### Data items
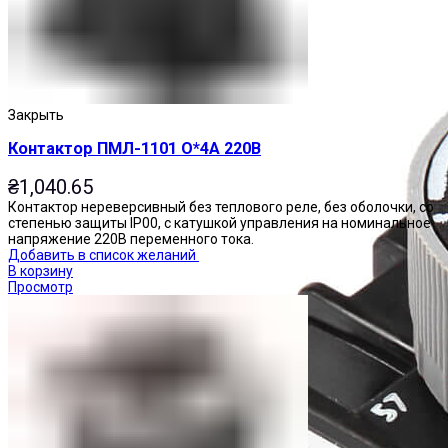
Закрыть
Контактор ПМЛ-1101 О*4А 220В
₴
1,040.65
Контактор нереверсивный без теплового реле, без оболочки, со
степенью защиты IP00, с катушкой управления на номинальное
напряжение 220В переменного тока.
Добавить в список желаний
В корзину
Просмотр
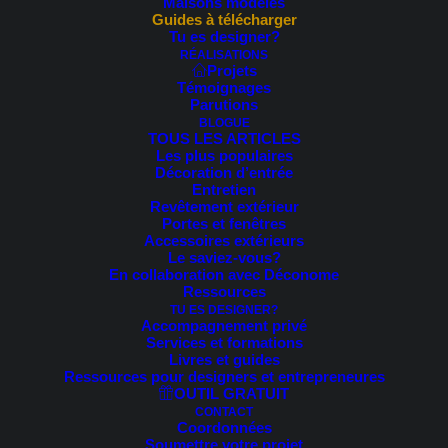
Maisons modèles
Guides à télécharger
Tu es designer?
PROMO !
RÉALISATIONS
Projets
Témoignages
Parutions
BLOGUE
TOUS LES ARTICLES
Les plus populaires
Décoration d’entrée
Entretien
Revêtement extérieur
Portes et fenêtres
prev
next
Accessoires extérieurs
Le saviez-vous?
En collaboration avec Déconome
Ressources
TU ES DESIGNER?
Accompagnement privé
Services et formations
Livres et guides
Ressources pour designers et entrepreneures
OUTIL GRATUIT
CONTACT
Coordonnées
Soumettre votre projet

--

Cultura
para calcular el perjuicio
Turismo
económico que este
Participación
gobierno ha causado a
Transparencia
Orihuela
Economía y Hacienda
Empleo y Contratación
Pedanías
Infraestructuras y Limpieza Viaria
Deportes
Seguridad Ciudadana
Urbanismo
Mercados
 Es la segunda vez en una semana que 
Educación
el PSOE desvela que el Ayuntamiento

### Activity
Look back at the entries above and repeat, unchanged, every line from the line holding "Accompagnement privé" through the line holding "Soumettre votre projet".

### Expected output
Accompagnement privé
Services et formations
Livres et guides
Ressources pour designers et entrepreneures
OUTIL GRATUIT
CONTACT
Coordonnées
Soumettre votre projet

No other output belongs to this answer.